No Credit Where Credit Is Due – Southwest VISA Again

Yesterday I got a call from a woman at Chase Bank. They’re the folks who provide my one and only credit card. She was calling because my complaint to the Comptroller of the Currency hit their doorstep.

She didn’t call to offer a solution or explain what was going on. She just called to say they had gotten the complaint and would respond in 7-14 days.

This is probably a legal requirement. No extra points for customer service here.

My Southwest Airlines Rapid Rewards Visa has been the topic of many posts here, because it has been such a frustrating experience. Here’s a link to my last screed.

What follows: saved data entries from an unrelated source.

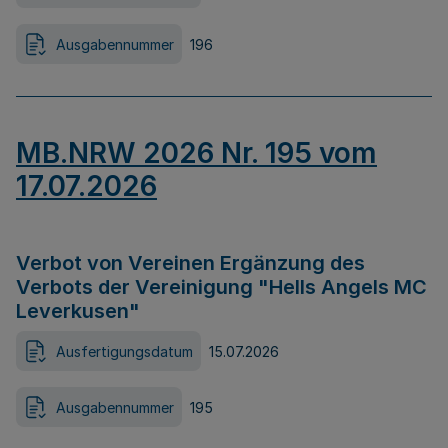
Ausgabennummer
196
MB.NRW 2026 Nr. 195 vom
17.07.2026
Verbot von Vereinen Ergänzung des
Verbots der Vereinigung "Hells Angels MC
Leverkusen"
Ausfertigungsdatum
15.07.2026
Ausgabennummer
195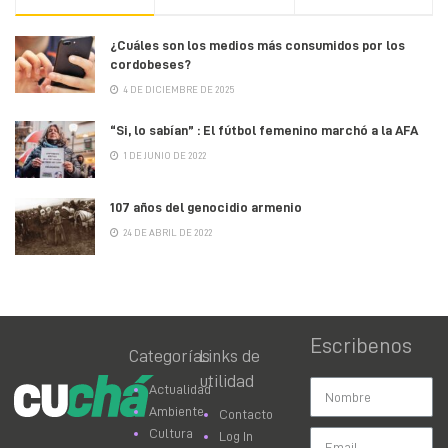
¿Cuáles son los medios más consumidos por los
cordobeses?
4 DE DICIEMBRE DE 2025
“Si, lo sabían” : El fútbol femenino marchó a la AFA
1 DE JUNIO DE 2022
107 años del genocidio armenio
24 DE ABRIL DE 2022
Escribenos
Categorías
Links de
utilidad
Actualidad
Ambiente
Contacto
Cultura
Log In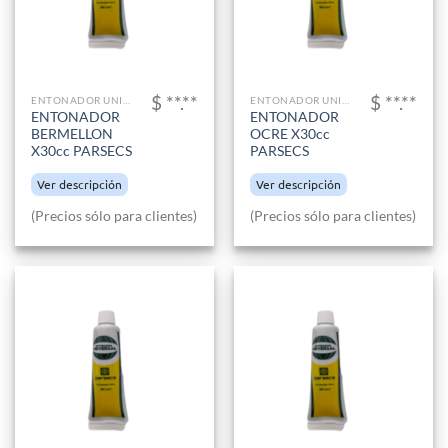
$ **.**
$ **.**
ENTONADOR UNIVERSAL
ENTONADOR UNIVERSAL
ENTONADOR
ENTONADOR
BERMELLON
OCRE X30cc
X30cc PARSECS
PARSECS
Ver descripción
Ver descripción
(Precios sólo para clientes)
(Precios sólo para clientes)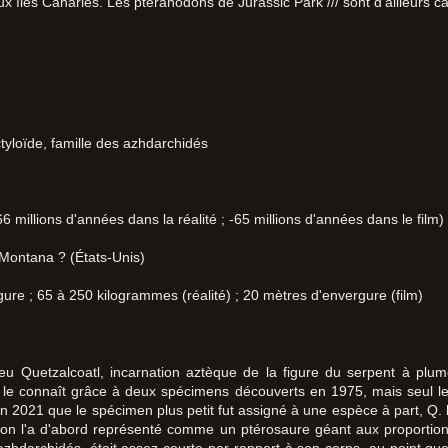
x îles Canaries. Les ptéranodons de Jurassic Park /// sont d'ailleurs 
yloïde, famille des azhdarchidés
6 millions d'années dans la réalité ; -65 millions d'années dans le film)
Montana ? (États-Unis)
ure ; 65 à 250 kilogrammes (réalité) ; 20 mètres d'envergure (film)
u Quetzalcoatl, incarnation aztèque de la figure du serpent à plume
 le connaît grâce à deux spécimens découverts en 1975, mais seul le 
'en 2021 que le spécimen plus petit fut assigné à une espèce à part, Q.
 on l'a d'abord représenté comme un ptérosaure géant aux proportion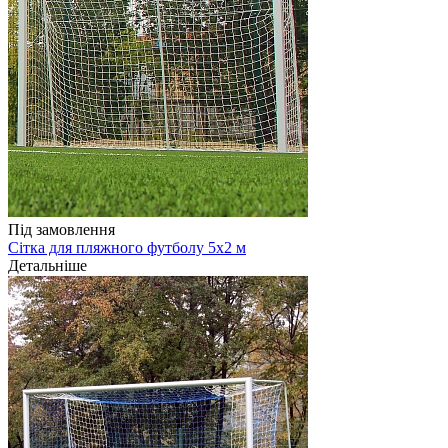
Під замовлення
Сітка для пляжного футболу 5х2 м
Детальніше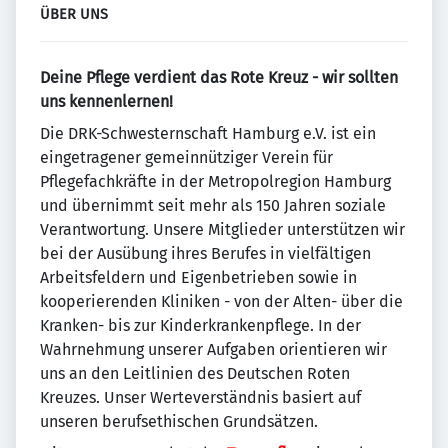
ÜBER UNS
Deine Pflege verdient das Rote Kreuz - wir sollten
uns kennenlernen!
Die DRK-Schwesternschaft Hamburg e.V. ist ein
eingetragener gemeinnütziger Verein für
Pflegefachkräfte in der Metropolregion Hamburg
und übernimmt seit mehr als 150 Jahren soziale
Verantwortung. Unsere Mitglieder unterstützen wir
bei der Ausübung ihres Berufes in vielfältigen
Arbeitsfeldern und Eigenbetrieben sowie in
kooperierenden Kliniken - von der Alten- über die
Kranken- bis zur Kinderkrankenpflege. In der
Wahrnehmung unserer Aufgaben orientieren wir
uns an den Leitlinien des Deutschen Roten
Kreuzes. Unser Werteverständnis basiert auf
unseren berufsethischen Grundsätzen.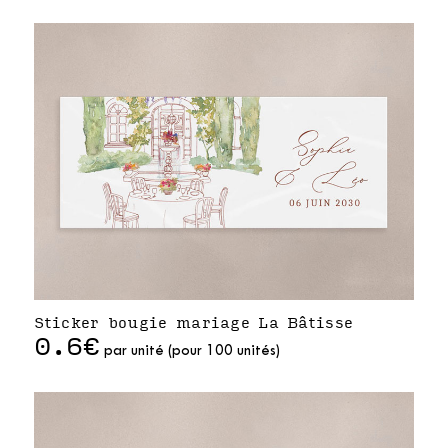
Sticker bougie mariage La Bâtisse
0.6€
par unité (pour 100 unités)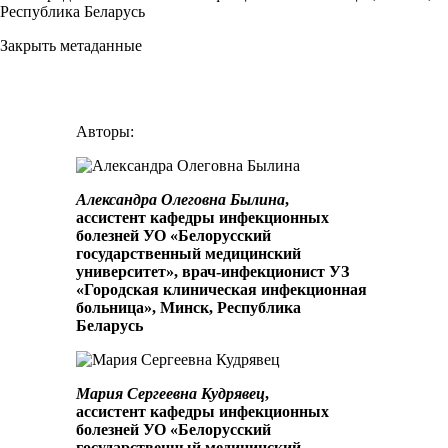
Республика Беларусь
Закрыть метаданные
Авторы:
Александра Олеговна Былина
,
ассистент кафедры инфекционных
болезней УО «Белорусский
государственный медицинский
университет», врач-инфекционист УЗ
«Городская клиническая инфекционная
больница», Минск, Республика
Беларусь
Мария Сергеевна Кудрявец
,
ассистент кафедры инфекционных
болезней УО «Белорусский
государственный медицинский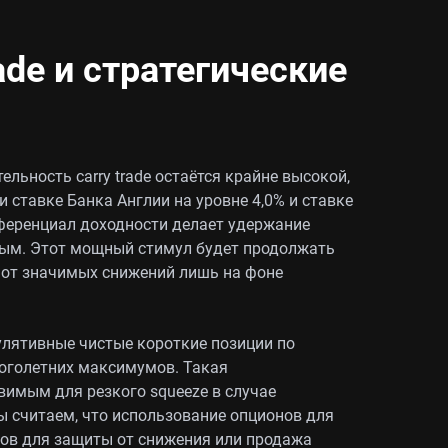
ade и стратегические
льность carry trade остаётся крайне высокой,
 ставке Банка Англии на уровне 4,0% и ставке
ференциал доходности делает удержание
ым. Этот мощный стимул будет продолжать
 от значимых снижений лишь на фоне
улятивные чистые короткие позиции по
ноголетних максимумов. Такая
вимым для резкого squeeze в случае
ы считаем, что использование опционов для
тов для защиты от снижения или продажа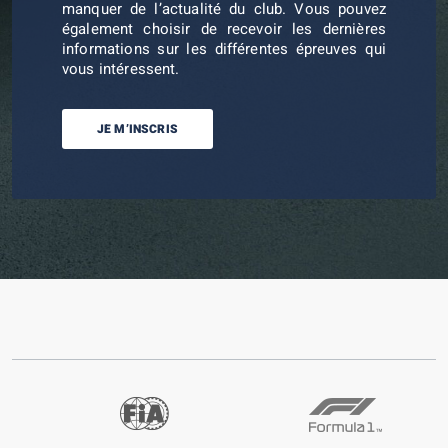
manquer de l’actualité du club. Vous pouvez
également choisir de recevoir les dernières
informations sur les différentes épreuves qui
vous intéressent.
JE M’INSCRIS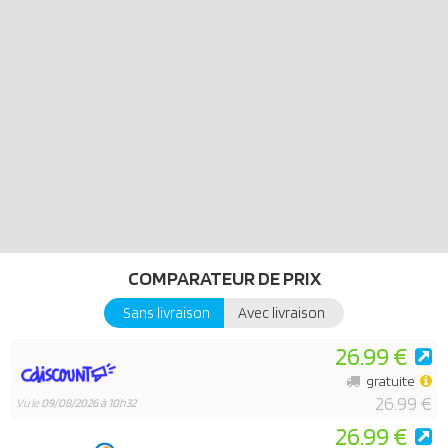
gilet de sécurité et d'un bloc-notes pour un jeu de rôle authentique.
Avec tous les éléments essentiels du chantier dans la boîte de
transport, ce jeu PLAYMOBIL est prêt à donner vie à de grandes
aventures de construction !
COMPARATEUR DE PRIX
Sans livraison
Avec livraison
26.99 €
gratuite
26.99 €
Vu le
09/08/2026 à 10h32
26.99 €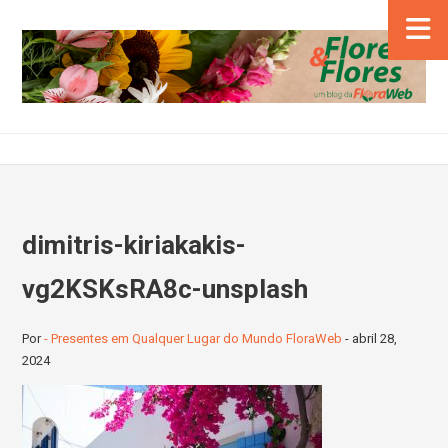
dimitris-kiriakakis-
vg2KSKsRA8c-unsplash
Por
- Presentes em Qualquer Lugar do Mundo FloraWeb
-
abril 28,
2024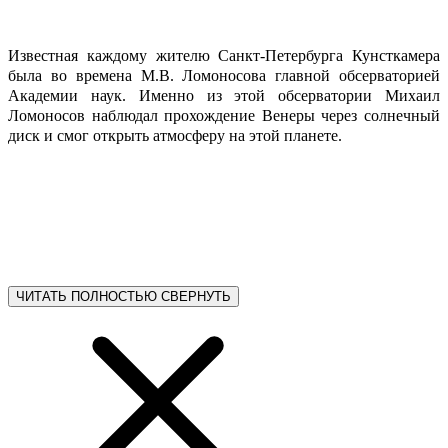
Известная каждому жителю Санкт-Петербурга Кунсткамера
была во времена М.В. Ломоносова главной обсерваторией
Академии наук. Именно из этой обсерватории Михаил
Ломоносов наблюдал прохождение Венеры через солнечный
диск и смог открыть атмосферу на этой планете.
ЧИТАТЬ ПОЛНОСТЬЮ
СВЕРНУТЬ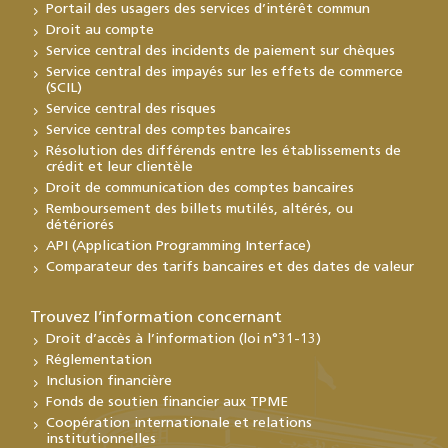
Portail des usagers des services d’intérêt commun
Droit au compte
Service central des incidents de paiement sur chèques
Service central des impayés sur les effets de commerce
(SCIL)
Service central des risques
Service central des comptes bancaires
Résolution des différends entre les établissements de
crédit et leur clientèle
Droit de communication des comptes bancaires
Remboursement des billets mutilés, altérés, ou
détériorés
API (Application Programming Interface)
Comparateur des tarifs bancaires et des dates de valeur
Trouvez l’information concernant
Droit d’accès à l’information (loi n°31-13)
Réglementation
Inclusion financière
Fonds de soutien financier aux TPME
Coopération internationale et relations
institutionnelles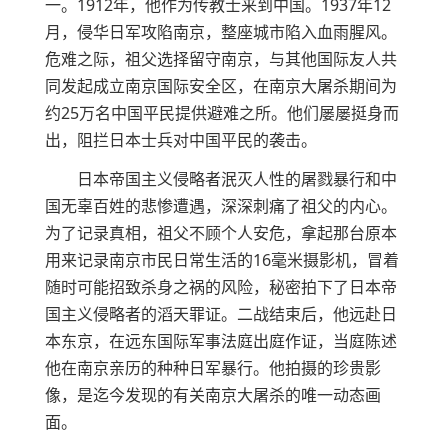
一。1912年，他作为传教士来到中国。1937年12
月，侵华日军攻陷南京，整座城市陷入血雨腥风。
危难之际，祖父选择留守南京，与其他国际友人共
同发起成立南京国际安全区，在南京大屠杀期间为
约25万名中国平民提供避难之所。他们屡屡挺身而
出，阻拦日本士兵对中国平民的袭击。
日本帝国主义侵略者泯灭人性的屠戮暴行和中
国无辜百姓的悲惨遭遇，深深刺痛了祖父的内心。
为了记录真相，祖父不顾个人安危，拿起那台原本
用来记录南京市民日常生活的16毫米摄影机，冒着
随时可能招致杀身之祸的风险，秘密拍下了日本帝
国主义侵略者的滔天罪证。二战结束后，他远赴日
本东京，在远东国际军事法庭出庭作证，当庭陈述
他在南京亲历的种种日军暴行。他拍摄的珍贵影
像，是迄今发现的有关南京大屠杀的唯一动态画
面。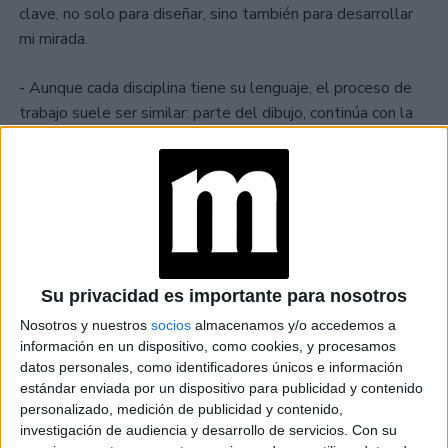
clave, no solo para diseñar, sino también para desarrollar
mi mirada.
- Aunque cada disciplina tiene su lenguaje, el proceso de
trabajo suele ser similar: parte del dibujo, continúa con la
producción del vestuario, la supervisión, las pruebas y
ajustes, hasta llegar al estreno.
Su privacidad es importante para nosotros
Nosotros y nuestros
socios
almacenamos y/o accedemos a
información en un dispositivo, como cookies, y procesamos
datos personales, como identificadores únicos e información
estándar enviada por un dispositivo para publicidad y contenido
personalizado, medición de publicidad y contenido,
investigación de audiencia y desarrollo de servicios.
Con su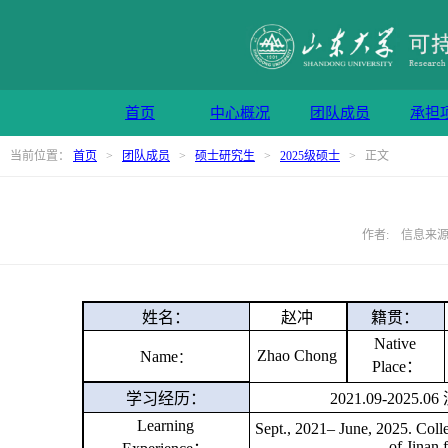
首页
中心概况
团队成员
承担
当前位置：
首页
>
团队成员
>
硕士研究生
>
2025级硕士
> 正文
作者: 信息来源: 
姓名：
赵冲
籍贯：
Native
Zhao Chong
Name
：
Place：
学习经历：
202
1
.09-202
5
.06
Learning
Sept., 202
1
–
Ju
ne
, 202
5
.
Coll
of Jinan
f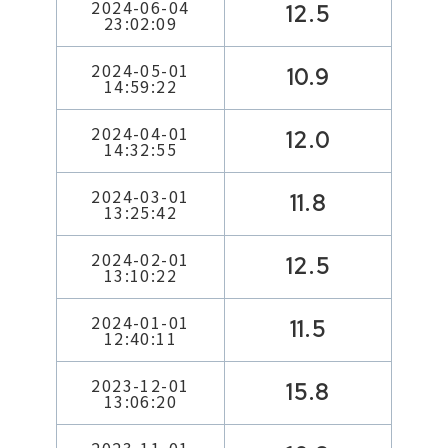
2024-06-04
12.5
23:02:09
2024-05-01
10.9
14:59:22
2024-04-01
12.0
14:32:55
2024-03-01
11.8
13:25:42
2024-02-01
12.5
13:10:22
2024-01-01
11.5
12:40:11
2023-12-01
15.8
13:06:20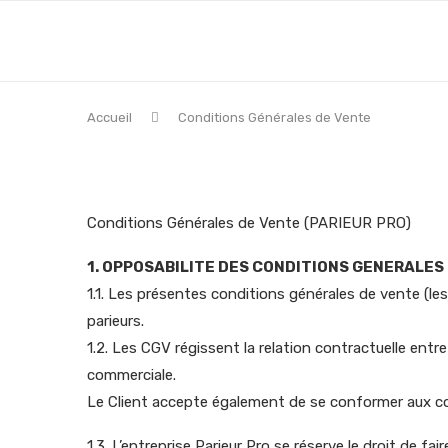
Accueil
Conditions Générales de Vente
Conditions Générales de Vente (PARIEUR PRO)
1. OPPOSABILITE DES CONDITIONS GENERALES
1.1. Les présentes conditions générales de vente (le
parieurs.
1.2. Les CGV régissent la relation contractuelle entre 
commerciale.
Le Client accepte également de se conformer aux cond
1.3. L’entreprise Parieur Pro se réserve le droit de f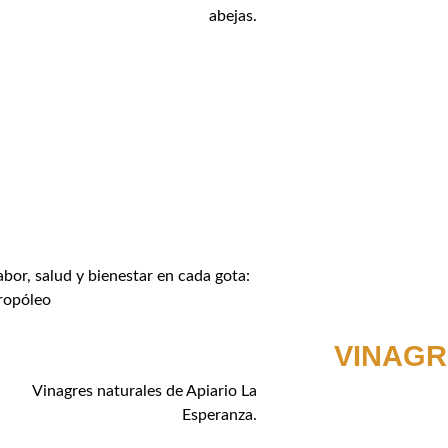
abejas.
abor, salud y bienestar en cada gota:
ropóleo
VINAGR
Vinagres naturales de Apiario La
Esperanza.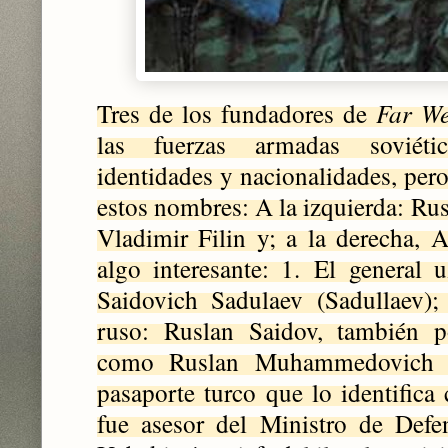
Tres de los fundadores de
Far We
las fuerzas armadas soviétic
identidades y nacionalidades, pe
estos nombres: A la izquierda: Rus
Vladimir Filin y; a la derecha,
algo interesante: 1.
El general 
Saidovich Sadulaev (Sadullaev);
ruso: Ruslan Saidov, también p
como Ruslan Muhammedovich
pasaporte turco que lo identifi
fue asesor del Ministro de Defe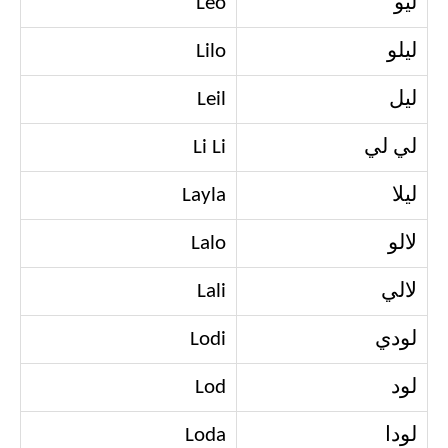
ليو
Leo
ليلو
Lilo
ليل
Leil
لي لي
Li Li
ليلا
Layla
لالو
Lalo
لالي
Lali
لودي
Lodi
لود
Lod
لودا
Loda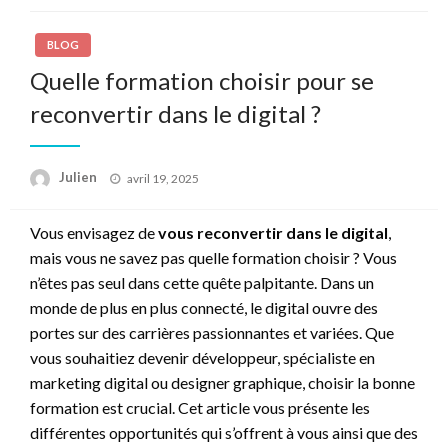
BLOG
Quelle formation choisir pour se
reconvertir dans le digital ?
Posted
Julien
avril 19, 2025
on
Vous envisagez de
vous reconvertir dans le digital
,
mais vous ne savez pas quelle formation choisir ? Vous
n’êtes pas seul dans cette quête palpitante. Dans un
monde de plus en plus connecté, le digital ouvre des
portes sur des carrières passionnantes et variées. Que
vous souhaitiez devenir développeur, spécialiste en
marketing digital ou designer graphique, choisir la bonne
formation est crucial. Cet article vous présente les
différentes opportunités qui s’offrent à vous ainsi que des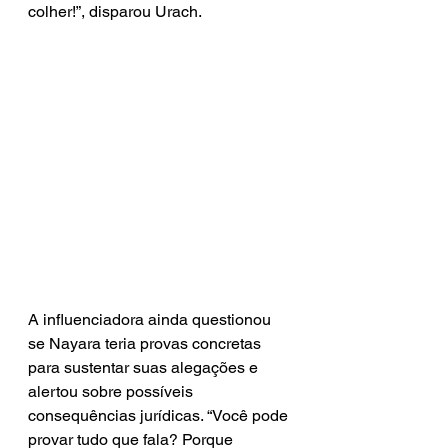
colher!”, disparou Urach.
A influenciadora ainda questionou 
se Nayara teria provas concretas 
para sustentar suas alegações e 
alertou sobre possíveis 
consequências jurídicas. “Você pode 
provar tudo que fala? Porque 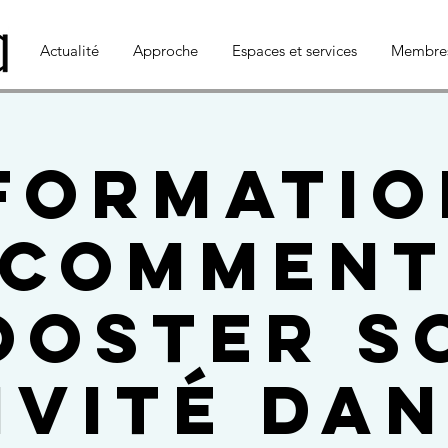
Actualité
Approche
Espaces et services
Membre
 Formatio
Commen
ooster s
ivité dan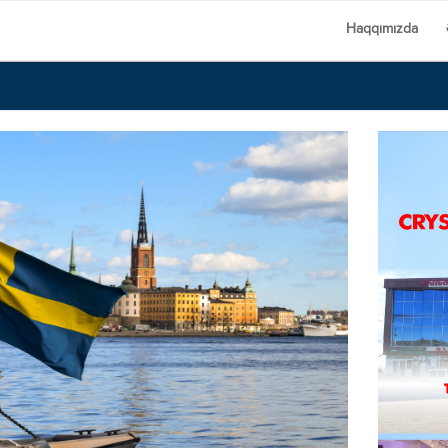
Haqqımızda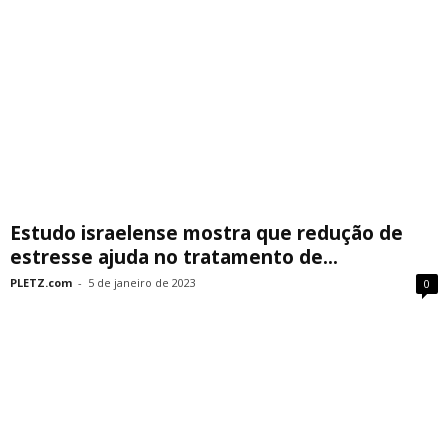
Estudo israelense mostra que redução de
estresse ajuda no tratamento de...
PLETZ.com
-
5 de janeiro de 2023
0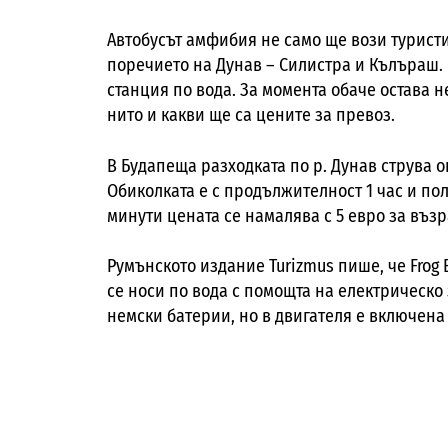
Автобусът амфибия не само ще вози туристи
поречието на Дунав – Силистра и Кълъраш. 
станция по вода. За момента обаче остава н
нито и какви ще са цените за превоз.
В Будапеща разходката по р. Дунав струва ок
Обиколката е с продължителност 1 час и пол
минути цената се намалява с 5 евро за възр
Румънското издание Turizmus пише, че Frog 
се носи по вода с помощта на електрическо
немски батерии, но в двигателя е включена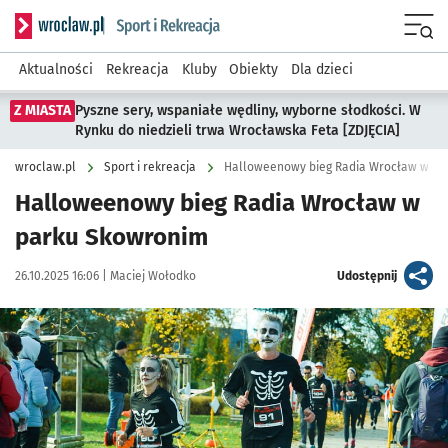
Serwis informacyjny wroclaw.pl podserwis: Sport i rekreacja
Menu
Aktualności
Rekreacja
Kluby
Obiekty
Dla dzieci
Z MIASTA
Pyszne sery, wspaniałe wędliny, wyborne słodkości. W
Rynku do niedzieli trwa Wrocławska Feta [ZDJĘCIA]
wroclaw.pl
Sport i rekreacja
Halloweenowy bieg Radia Wrocław w pa
Halloweenowy bieg Radia Wrocław w
parku Skowronim
Data publikacji:
Autor:
artykuł
26.10.2025 16:06 |
Maciej Wołodko
Udostępnij
Kliknij, aby zobaczyć galerię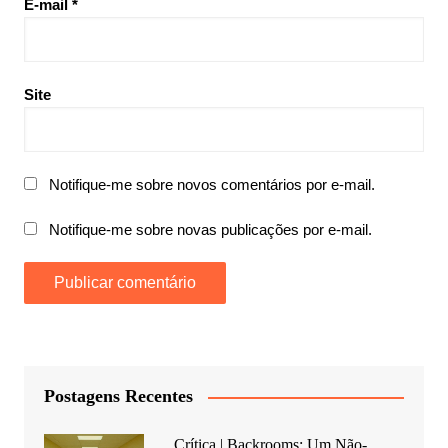
E-mail
*
Site
Notifique-me sobre novos comentários por e-mail.
Notifique-me sobre novas publicações por e-mail.
Postagens Recentes
Crítica | Backrooms: Um Não-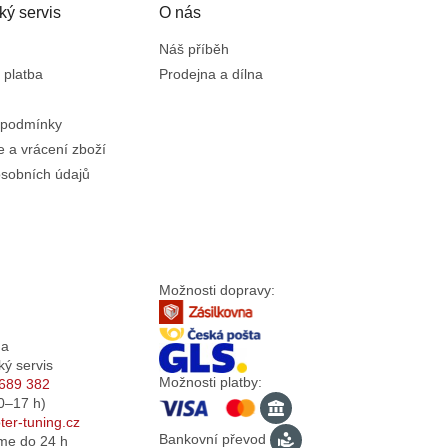
ký servis
O nás
Náš příběh
 platba
Prodejna a dílna
 podmínky
 a vrácení zboží
sobních údajů
Možnosti dopravy:
da
ký servis
Možnosti platby:
689 382
0–17
h)
er-tuning.cz
Bankovní převod
me do 24 h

Like I said, I got so upset I wrote the Comptroller of the Currency, the federal agency that controls banks with “NA” at the end of their name.

So, yesterday I get their call and tonight… tonight they turn down the credit card again!

What a suspicious purchase. I was buying gas at a gas station I go to three or four times a month. I was using a Mobil Speedpass which is tied to the card.

I called the number on the back of the credit card and listened as an automated voice asked me if I recognized purchases, some going back two months, without giving me the name of the merchant… only the type of store in “credit cardese.”

Among the purchases they queried was Steffie’s Ipod. Whoa! That’s another purchase they turned down and had me call on in June. Good going. It’s the gift that keeps on giving!

And, if there was a question about a June purchase, why not ask me in… June? The fact that I’ve already paid for that purchase without question never entered into their equation.

Oh, the gas station I was at – they had previously declined my card there too!

My account is perfect. My reputation is soiled.

As I walked into the gas station, the clerk addressed me by my first name and then told me they had refused the charge. Will he go home and tell people about Geoff Fox the deadbeat? I hope not, but it’s possible.

What if this would have happened in Birmingham last week?

Earlier this evening I wrote about Southwest Airlines’ policy change for frequent flier miles. I really don’t want to change my airline/credit card allegiance. I know tonight’s problem is 100% the bank and not Southwest. Still, it’s very frustrating.

My sense is, no one at the bank really cares. The sad truth is, in 2005 it’s too expensive to worry about customers on an individual basis. I’m much less of a problem when viewed in the aggregate.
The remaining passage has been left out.